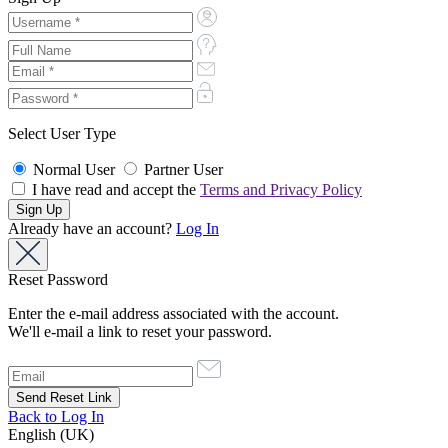
Select User Type
Normal User
Partner User
I have read and accept the
Terms and Privacy Policy
Already have an account?
Log In
Reset Password
Enter the e-mail address associated with the account.
We'll e-mail a link to reset your password.
Back to Log In
English (UK)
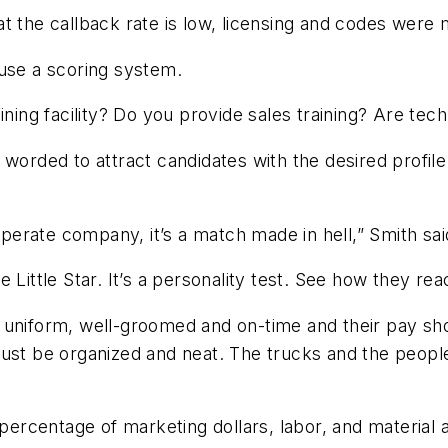
 the callback rate is low, licensing and codes were met
 use a scoring system.
ining facility? Do you provide sales training? Are tec
worded to attract candidates with the desired profile.
erate company, it’s a match made in hell,” Smith sai
Little Star. It’s a personality test. See how they rea
uniform, well-groomed and on-time and their pay shou
ust be organized and neat. The trucks and the people 
 percentage of marketing dollars, labor, and material 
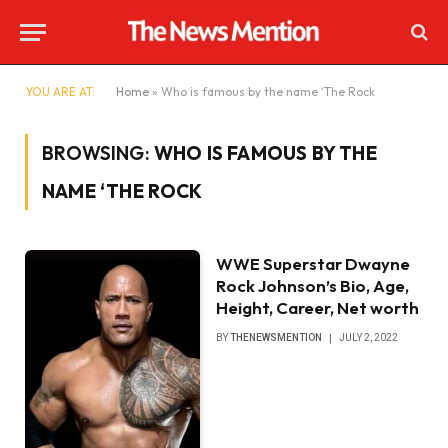
YOU ARE AT:
Home
»
Who is famous by the name ‘The Rock
BROWSING:
WHO IS FAMOUS BY THE
NAME ‘THE ROCK
WWE Superstar Dwayne
Rock Johnson’s Bio, Age,
Height, Career, Net worth
BY
THENEWSMENTION
JULY 2, 2022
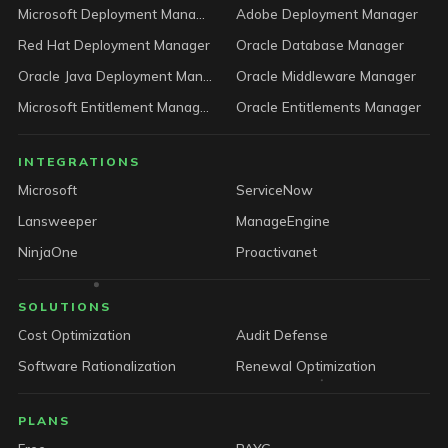
Microsoft Deployment Manager
Adobe Deployment Manager
Red Hat Deployment Manager
Oracle Database Manager
Oracle Java Deployment Manager
Oracle Middleware Manager
Microsoft Entitlement Manager
Oracle Entitlements Manager
INTEGRATIONS
Microsoft
ServiceNow
Lansweeper
ManageEngine
NinjaOne
Proactivanet
SOLUTIONS
Cost Optimization
Audit Defense
Software Rationalization
Renewal Optimization
PLANS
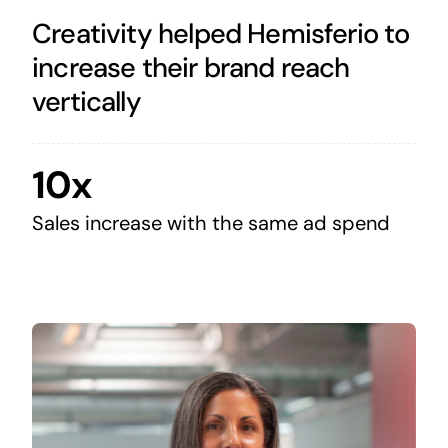
Creativity helped Hemisferio to
increase their brand reach
vertically
10x
Sales increase with the same ad spend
________________________
ASSIGNMENT: Each line of the entries above that has the word "account" is to be copied.

OUTPUT:
Already have an account?
Enter the e-mail address associated with the account.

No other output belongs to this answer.